Drama … do you think taking those classes led you to where you are now?
Yeah, it opened me up. I didn’t really expect (to see) myself acting. After taking one class, it became a little hobby of mine. The professor, Dr. (Paul) Cravath, is retired now, but he gave me a little boost and encouraged me to turn my resume in to different places.
Did you get any jobs?
I was on “Beyond the Break” a bunch of times, doing background work. I played a crack head as comic relief for [a] local independent movie called “All for Melissa.” “Hawaii Five-O” is actually the third TV show I’ve been on. I was doing a whole bunch of background, then they asked me to be a Yakuza.
How many episodes of “Hawaii Five-O” did you film?
I lost count already — a lot for background and I was featured once. That one I was part of a Yakuza biker gang. I got arrested by Grace Park. Daniel Dae Kim took my gun.
Wow, so will we be seeing your character around more?
Well, as an actor, once you are a “featured act” you just see your face, then they don’t use you anymore. [Since] my character was arrested, they had me in prison and everything.
What was it like filming in prison?
It was pretty nuts! There were guards and stuff to make sure nothing happened. They cleared out a yard for a fight. It was a one-day shoot so, about seven hours. It was just really weird; I was just like, “Man, I really don’t wanna be here!”
It must’ve been interesting with all of those big names around. Did you get to talk with any of them while on set?

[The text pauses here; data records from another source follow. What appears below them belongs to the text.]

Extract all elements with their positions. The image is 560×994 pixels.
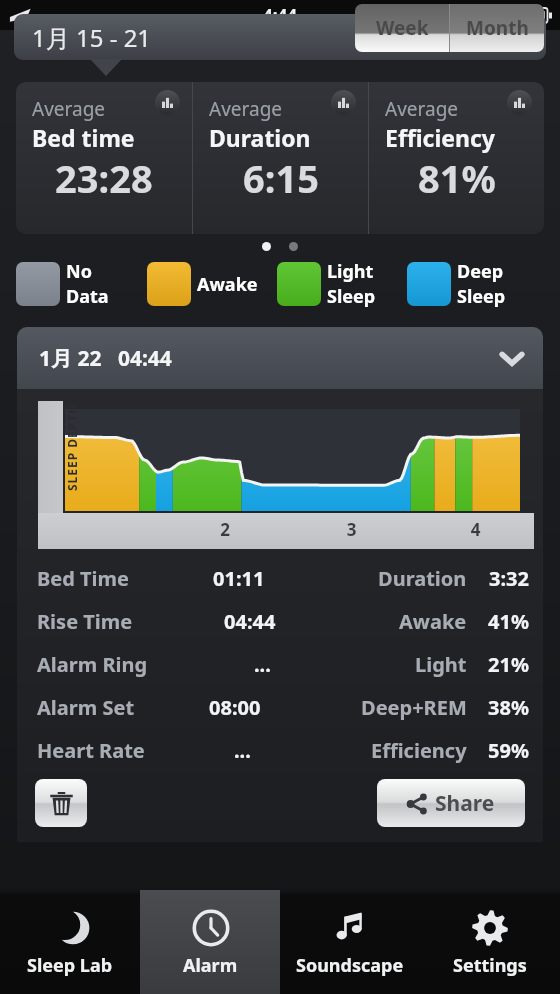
staticText: Share <box>435 789 495 818</box>
staticText: Deep <box>457 259 504 284</box>
staticText: Duration <box>209 122 311 153</box>
button[interactable]: Sleep Lab <box>0 890 140 994</box>
staticText: Alarm Ring <box>37 651 148 678</box>
button[interactable]: Soundscape <box>280 890 420 994</box>
button[interactable]: Show chart <box>507 90 532 115</box>
other: Soundscape <box>331 909 369 947</box>
button[interactable]: Alarm <box>140 890 280 994</box>
staticText: 4:44 <box>263 4 297 27</box>
button[interactable]: 1月 15 - 21 <box>14 14 546 60</box>
staticText: 4 <box>417 518 534 541</box>
staticText: 23:28 <box>55 152 153 204</box>
staticText: Average <box>32 96 106 122</box>
button[interactable]: Heart Rate <box>17 729 543 772</box>
staticText: 38% <box>481 694 529 721</box>
staticText: 3 <box>286 518 417 541</box>
staticText: Sleep Lab <box>27 953 113 978</box>
staticText: ... <box>234 737 251 764</box>
staticText: Rise Time <box>37 608 133 635</box>
staticText: Duration <box>378 565 467 592</box>
staticText: Bed Time <box>37 565 130 592</box>
staticText: 2 <box>164 518 286 541</box>
staticText: 59% <box>481 737 529 764</box>
staticText: Month <box>466 15 529 41</box>
button[interactable]: Share <box>377 779 525 827</box>
staticText: 01:11 <box>213 565 265 592</box>
other: Sleep Lab <box>51 909 89 947</box>
button[interactable]: Week <box>355 4 449 52</box>
staticText: 21% <box>481 651 529 678</box>
staticText: 04:44 <box>224 608 276 635</box>
button[interactable]: Settings <box>420 890 560 994</box>
staticText: Data <box>66 284 109 309</box>
staticText: Heart Rate <box>37 737 145 764</box>
staticText: Alarm Set <box>37 694 135 721</box>
button[interactable]: Alarm Ring <box>17 643 543 686</box>
staticText: 6:15 <box>243 152 319 204</box>
button[interactable]: Light <box>277 259 407 309</box>
button[interactable]: Rise Time <box>17 600 543 643</box>
staticText: Average <box>209 96 283 122</box>
button[interactable]: Delete <box>35 779 87 827</box>
button[interactable]: Average <box>369 82 544 234</box>
staticText: Settings <box>453 953 527 978</box>
staticText: 81% <box>418 152 496 204</box>
staticText: 1月 22 04:44 <box>39 344 172 373</box>
staticText: Alarm <box>183 953 238 978</box>
other: Alarm <box>192 909 230 947</box>
button[interactable]: Alarm Set <box>17 686 543 729</box>
staticText: 1月 15 - 21 <box>32 21 152 54</box>
staticText: Average <box>385 96 459 122</box>
staticText: Soundscape <box>296 953 404 978</box>
staticText: Bed time <box>32 122 135 153</box>
staticText: No <box>66 259 92 284</box>
staticText: Awake <box>197 272 258 297</box>
staticText: 100% <box>475 4 517 26</box>
button[interactable]: Month <box>450 4 544 52</box>
button[interactable]: No <box>16 259 147 309</box>
staticText: 3:32 <box>481 565 529 592</box>
button[interactable]: Show chart <box>155 90 180 115</box>
staticText: Light <box>327 259 374 284</box>
staticText: Efficiency <box>385 122 495 153</box>
staticText: Sleep <box>457 284 506 309</box>
staticText: Sleep <box>327 284 376 309</box>
button[interactable]: Average <box>193 82 368 234</box>
other: Collapse <box>499 345 525 371</box>
button[interactable]: Awake <box>147 262 277 306</box>
staticText: Efficiency <box>371 737 467 764</box>
button[interactable]: 1月 22 04:44 <box>17 327 543 389</box>
staticText: 08:00 <box>209 694 261 721</box>
staticText: Deep+REM <box>361 694 467 721</box>
staticText: Light <box>415 651 467 678</box>
button[interactable]: Bed Time <box>17 557 543 600</box>
staticText: Awake <box>399 608 467 635</box>
button[interactable]: Deep <box>407 259 544 309</box>
staticText: SLEEP DEPTH <box>64 403 80 491</box>
staticText: 41% <box>481 608 529 635</box>
button[interactable]: Show chart <box>331 90 356 115</box>
staticText: ... <box>254 651 271 678</box>
staticText: Week <box>376 15 429 41</box>
other: Settings <box>471 909 509 947</box>
button[interactable]: Average <box>16 82 192 234</box>
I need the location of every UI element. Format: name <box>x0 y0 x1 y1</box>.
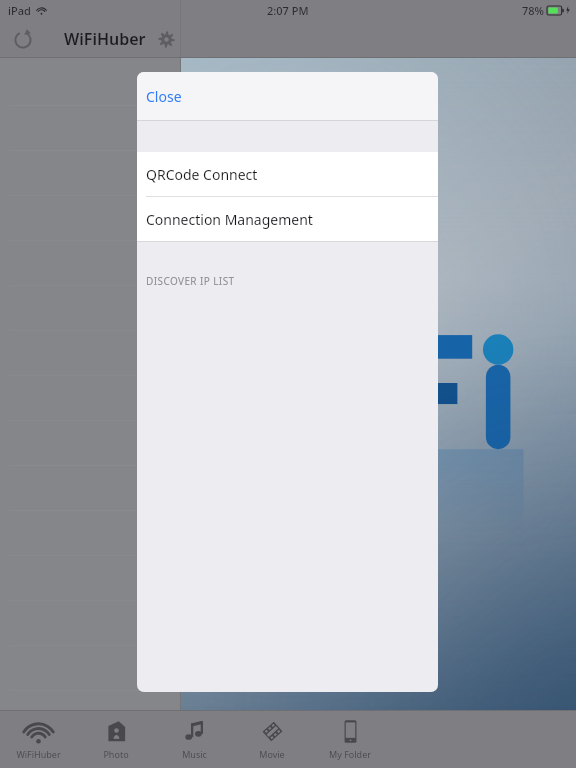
button[interactable] <box>0 330 180 375</box>
button[interactable] <box>0 150 180 195</box>
button[interactable]: Settings <box>150 23 182 55</box>
staticText: My Folder <box>329 748 371 760</box>
button[interactable] <box>0 645 180 690</box>
button[interactable] <box>0 240 180 285</box>
button[interactable] <box>0 555 180 600</box>
staticText: DISCOVER IP LIST <box>146 274 235 288</box>
staticText: Movie <box>259 748 285 760</box>
staticText: iPad <box>8 3 31 18</box>
staticText: 78% <box>522 3 544 18</box>
button[interactable]: WiFiHuber <box>0 711 77 768</box>
button[interactable]: Refresh <box>6 22 40 56</box>
staticText: Connection Management <box>146 210 313 229</box>
button[interactable] <box>0 420 180 465</box>
staticText: 2:07 PM <box>267 3 309 18</box>
button[interactable]: Close <box>137 72 438 120</box>
staticText: QRCode Connect <box>146 165 258 184</box>
button[interactable]: WiFiHuber <box>62 28 148 50</box>
button[interactable]: Music <box>155 711 233 768</box>
button[interactable] <box>0 105 180 150</box>
button[interactable]: Movie <box>233 711 311 768</box>
staticText: Photo <box>103 748 129 760</box>
button[interactable] <box>0 465 180 510</box>
button[interactable] <box>0 690 180 710</box>
button[interactable]: QRCode Connect <box>137 152 438 196</box>
staticText: Close <box>146 87 182 106</box>
button[interactable]: My Folder <box>311 711 389 768</box>
button[interactable] <box>0 510 180 555</box>
button[interactable]: Connection Management <box>137 197 438 241</box>
button[interactable] <box>0 375 180 420</box>
button[interactable] <box>0 195 180 240</box>
button[interactable]: Photo <box>77 711 155 768</box>
button[interactable] <box>0 600 180 645</box>
staticText: WiFiHuber <box>64 28 146 50</box>
staticText: Music <box>182 748 207 760</box>
staticText: WiFiHuber <box>16 748 61 760</box>
button[interactable] <box>0 285 180 330</box>
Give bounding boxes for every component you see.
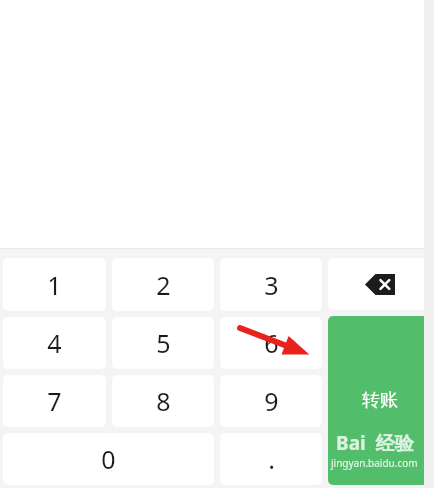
button[interactable]: 0 bbox=[3, 433, 214, 485]
button[interactable]: 9 bbox=[220, 375, 322, 427]
staticText: Bai 经验 bbox=[336, 430, 414, 456]
button[interactable]: 5 bbox=[112, 317, 214, 369]
staticText: 9 bbox=[264, 384, 279, 418]
staticText: 6 bbox=[264, 326, 279, 360]
staticText: 2 bbox=[156, 268, 171, 302]
button[interactable]: . bbox=[220, 433, 322, 485]
staticText: 转账 bbox=[362, 389, 398, 412]
staticText: 8 bbox=[156, 384, 171, 418]
button[interactable]: 3 bbox=[220, 258, 322, 311]
staticText: jingyan.baidu.com bbox=[331, 456, 418, 470]
button[interactable]: 1 bbox=[3, 258, 106, 311]
button[interactable]: Backspace bbox=[328, 258, 431, 310]
button[interactable]: 7 bbox=[3, 375, 106, 427]
staticText: 5 bbox=[156, 326, 171, 360]
staticText: . bbox=[268, 442, 275, 476]
button[interactable]: 4 bbox=[3, 317, 106, 369]
staticText: 7 bbox=[47, 384, 62, 418]
button[interactable]: 6 bbox=[220, 317, 322, 369]
button[interactable]: 转账 bbox=[328, 316, 431, 485]
staticText: 0 bbox=[101, 442, 116, 476]
staticText: 1 bbox=[47, 268, 62, 302]
staticText: 4 bbox=[47, 326, 62, 360]
button[interactable]: 8 bbox=[112, 375, 214, 427]
staticText: 3 bbox=[264, 268, 279, 302]
button[interactable]: 2 bbox=[112, 258, 214, 311]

Yeah, it was cool. I got to talk to Grace, she’s really cool. She’s from Canada; she’s very nice, and personable! I also got to meet Cary Tagawa!
With all of the excitement of being a part of “Hawaii Five-O,” do you think it has changed you at all?
It’s probably just given me a big outlet. I guess that’s how it has changed me – I’m looking into film acting more. I’m a stage actor first, and now I’m into film acting. Stage acting is a lot of exaggerated gestures and emotions; film acting … they (the audience) have to see the emotion in your eyes. It’s also opened me up a little bit more. Before I did acting, I kept to myself a lot. I’ve met a lot of people I probably would have never met if I never dove into this hobby.
I don’t expect this to be full-time, if the opportunity arises and I get picked up for a big role, then yeah, but as far as moving to LA … I think I should concentrate on getting my BA.
Totally understandable, but I’m curious: what would your dream role be?
My dream role … hmmm … let’s see … my ideal character would be a bad guy whose bad actions are justified in some way.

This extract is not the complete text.